In a VPPA, a strike price is pre-agreed between the renewable energy developer and the consumer. This price is compared with real-time prices on power exchanges. The difference between the two prices is settled between the parties, ensuring that the renewable energy developer is not suffering losses due to the sale of power on the exchange at prices lower than the strike price and the consumer benefits from the acquisition of requisite green credentials.
C&I consumers in India currently avail renewable power primarily by signing physical power purchase agreements (PPAs) of either on-site (rooftop) or off-site (open access) projects. Renewable energy-based power is highly infirm by nature, and, therefore, it becomes crucial for consumers to have renewable power coupled with storage, which, at present, is not an economically viable proposition for C&I consumers to achieve their RE100 goals. Instead, VPPAs ensure that consumers have 100 per cent flexibility and economic viability, thus helping the country reach its climate goal with minimum financial risk for both the consumer and the developer.
Thus, the benefits of VPPA are plenty at the core, in not just a long-term financial derivative contract wherein green credits (usually in the form of renewable energy certificates) are traded between the renewable generator and consumer but also where the implementation of VPPA helps address various shortcomings traditionally seen in physical PPAs, while contributing to the growth of the renewable energy industry.
Low liquidity on the green power trading market, delayed open access or GNA approvals, lack of clarity on the renewable energy credits registration mechanism and lack of global recognition of the same can derail the crucial step towards reaching the RE100 goal for many Indian and multinational companies.

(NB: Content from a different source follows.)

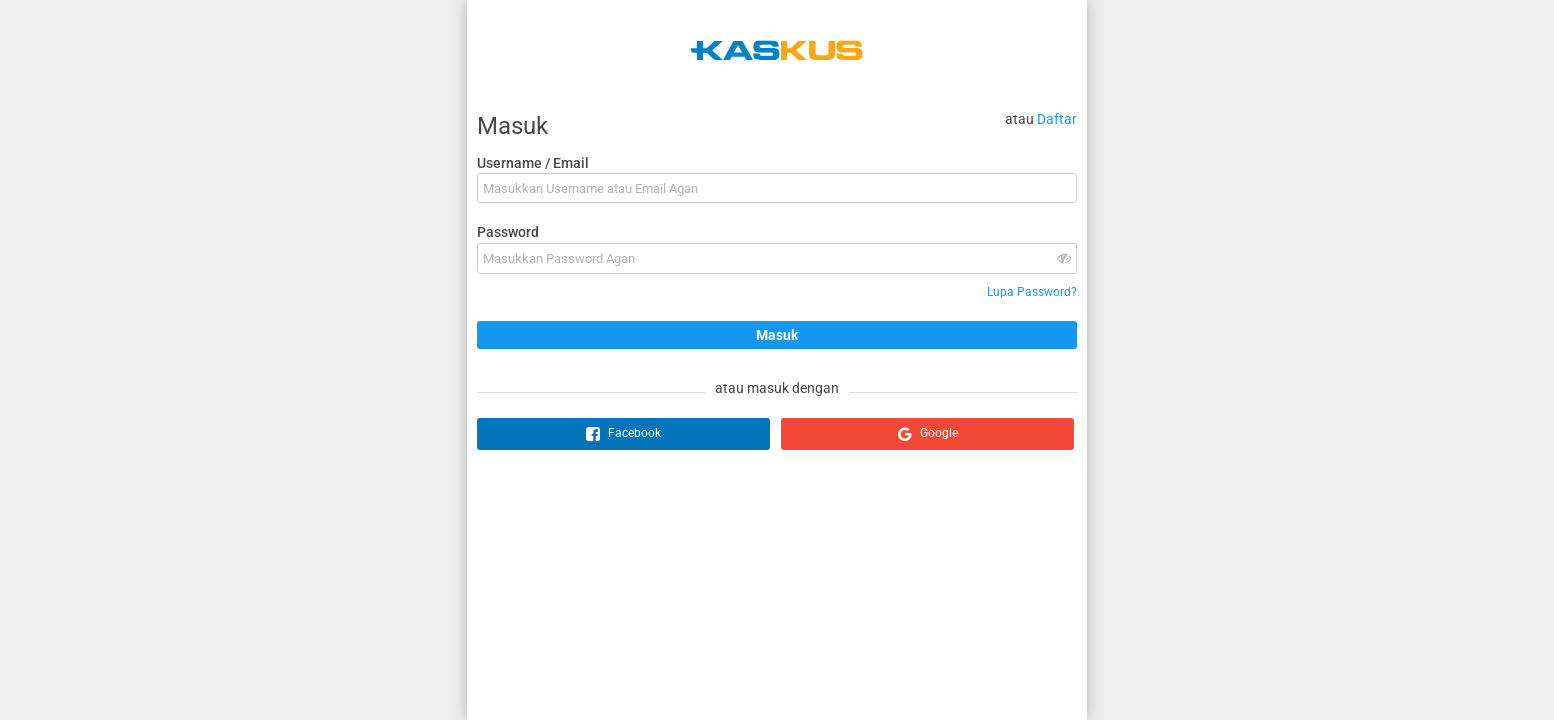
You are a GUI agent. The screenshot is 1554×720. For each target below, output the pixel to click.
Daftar (1057, 119)
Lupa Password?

Clarity is also required from the Ministry of Finance on the non-applicability of the Security and Contracts Regulation Act (SCRA) on “non-transferable specific delivery contracts” for sale of green attributes (RECs et al.).
Future outlook
In the conservative and realistic scenarios, the market size of VPPAs in 2030 will be 22 GW and 69 GW respectively. Accordingly, the VPPA market may contribute 4.4 per cent (conservative), 13.8 per cent (realistic) and 20.8 per cent (optimistic) to the national renewable energy target of 500 GW capacity by 2030.

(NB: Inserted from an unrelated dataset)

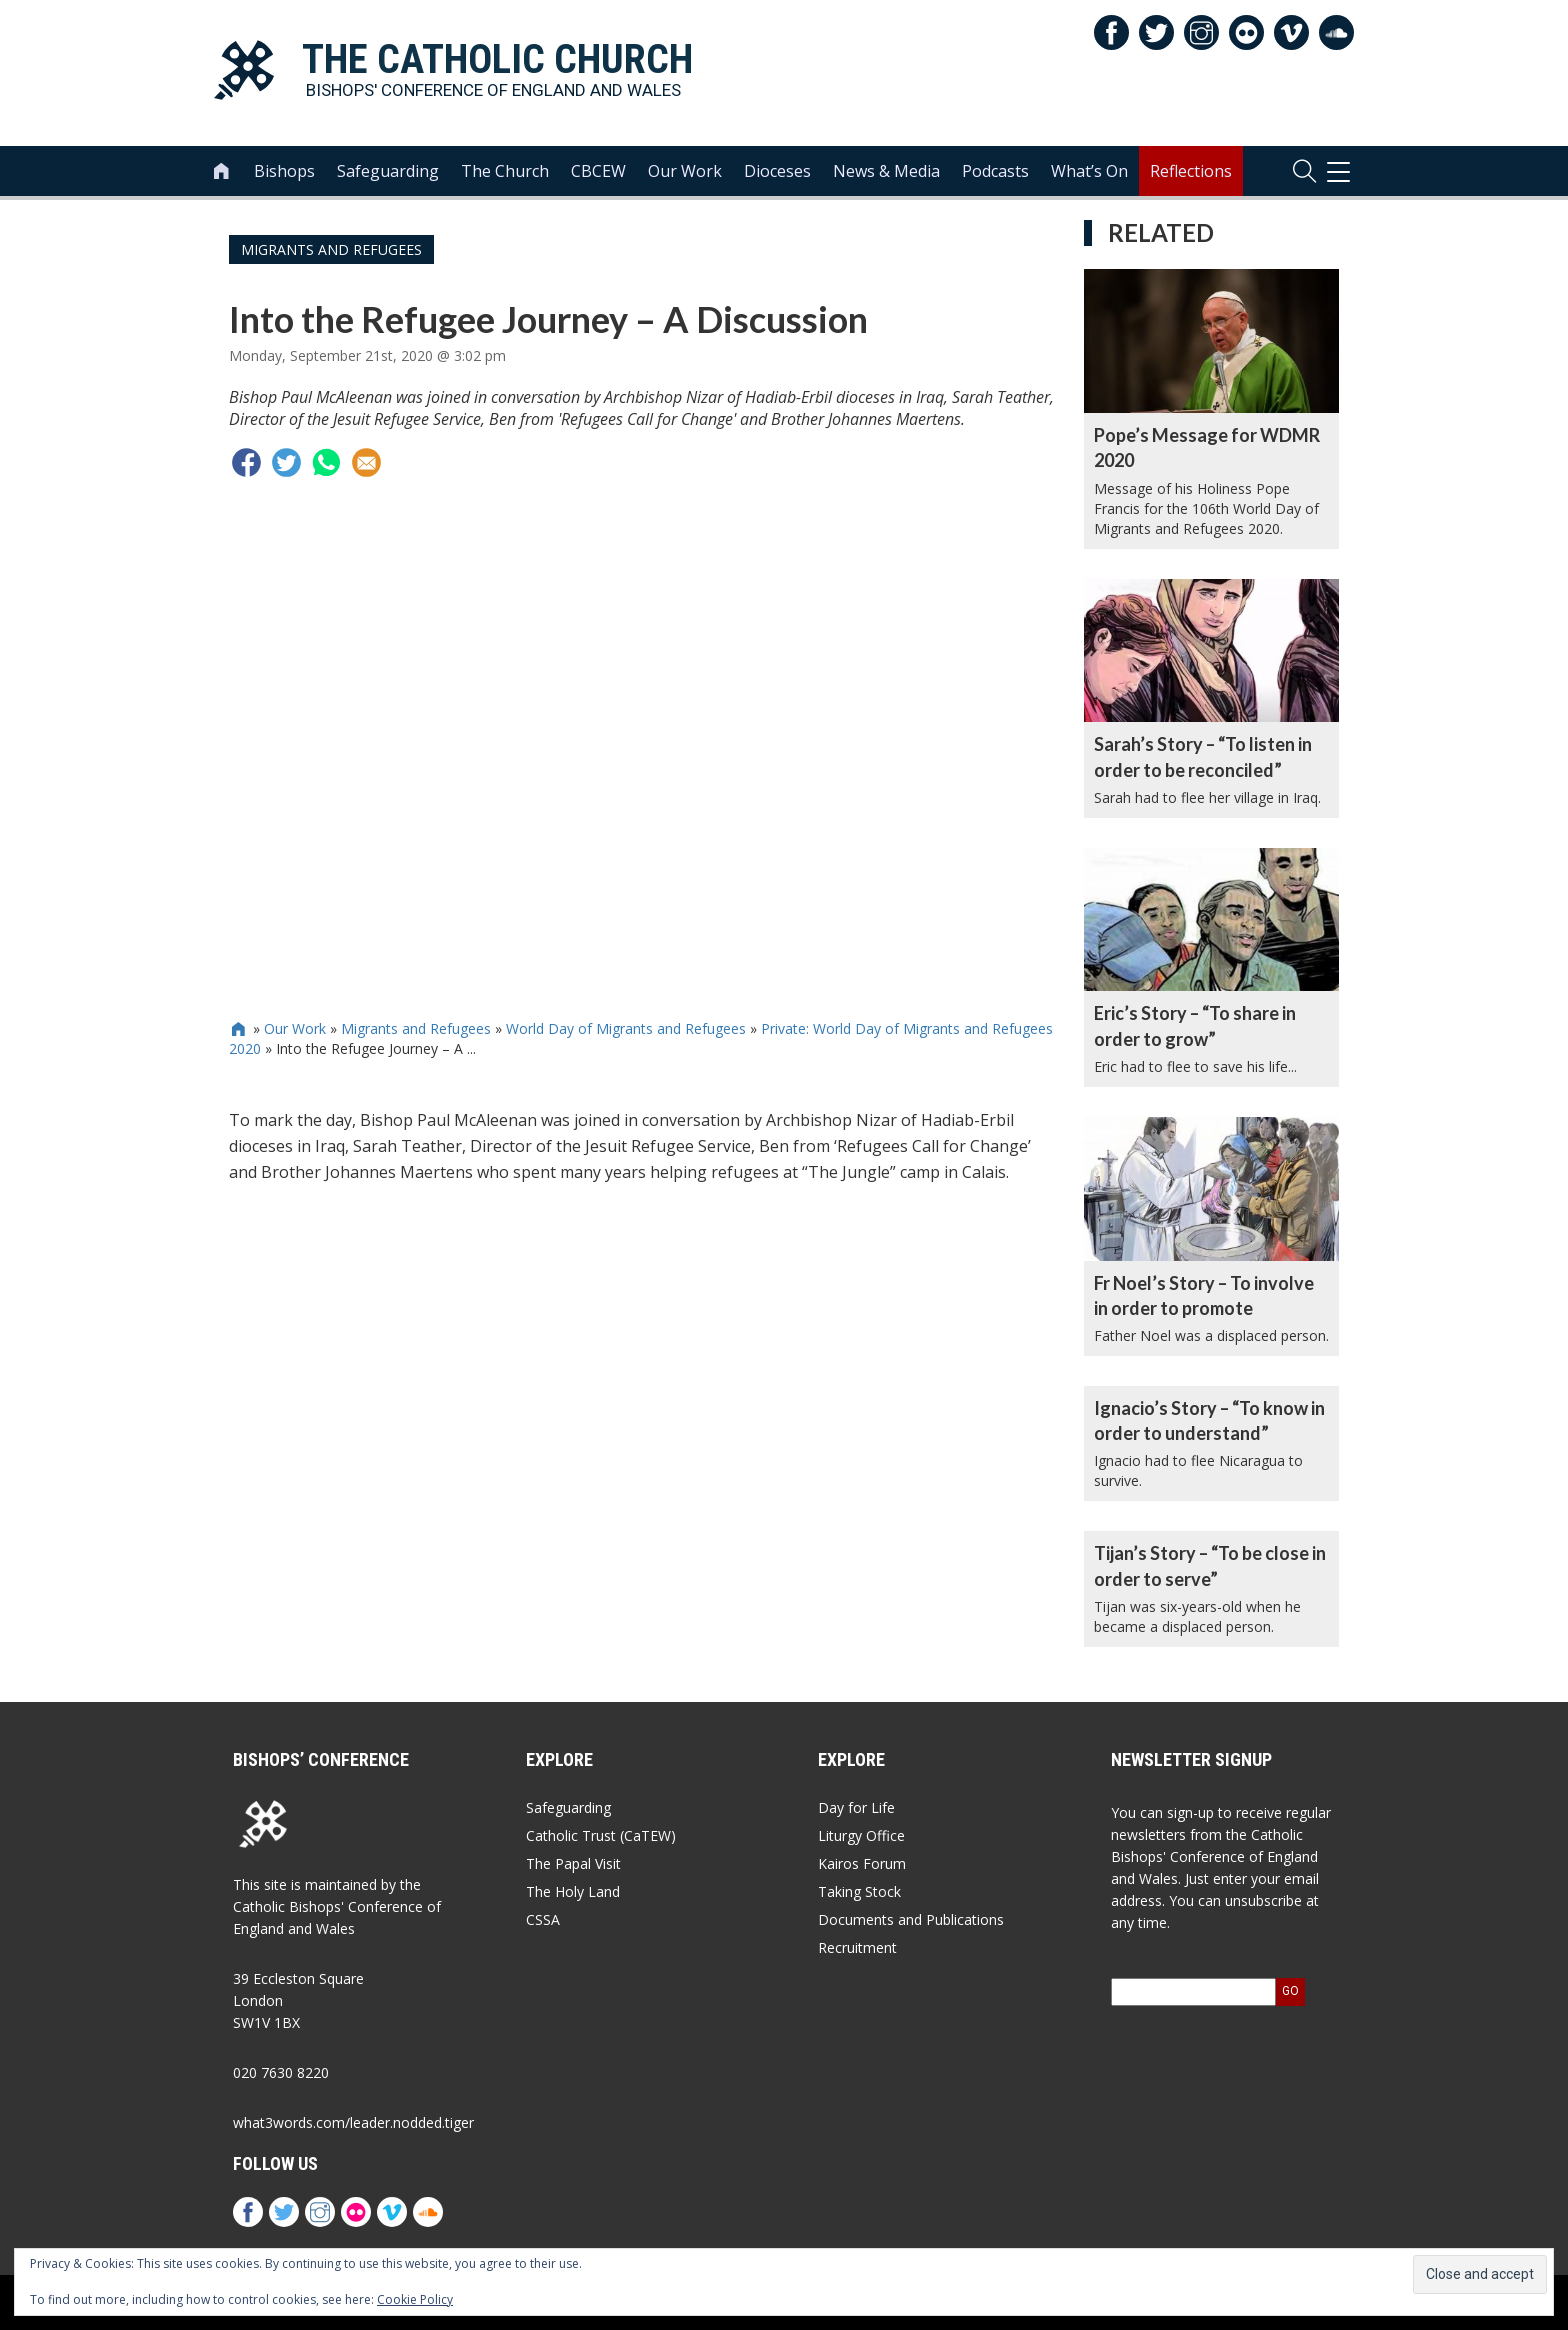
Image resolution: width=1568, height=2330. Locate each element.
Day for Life (856, 1807)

In keeping with the evolving power trading market in the country, establishing regulatory compliances, developing a mechanism to encourage the ease of adoption, facilitating open access approval and utilising existing platforms for VPPA transactions is crucial.
With the current policy and market scenario facilitating 60-70 per cent of fossil fuel replacement with renewable energy, and the need to make global supply chains green to achieve net zero emissions, it is only a matter of time for the Indian market to evolve and use financially innovative and environmentally sustainable practices such as VPPAs.
To conclude, the outlook for VPPAs in the Indian market is bright, especially for securing large amounts of carbon-free electricity at scale. With the right use of VPPAs, a favourable scenario is created for consumers as it helps bridge the gap between the consumption of renewable energy from physical PPAs and the total power consumed. Moreover, VPPAs typically result in additionality, meaning that they add new renewable energy facilities to the grid. VPPAs, indirectly through additional renewable energy generation facilities, also generate local jobs and spur economic growth, particularly in rural and low-income communities, and increase state and local tax revenues. When holistically looked at and compared to other sustainable energy opportunities, VPPAs offer a low-friction model and a faster way to cut down carbon emissions.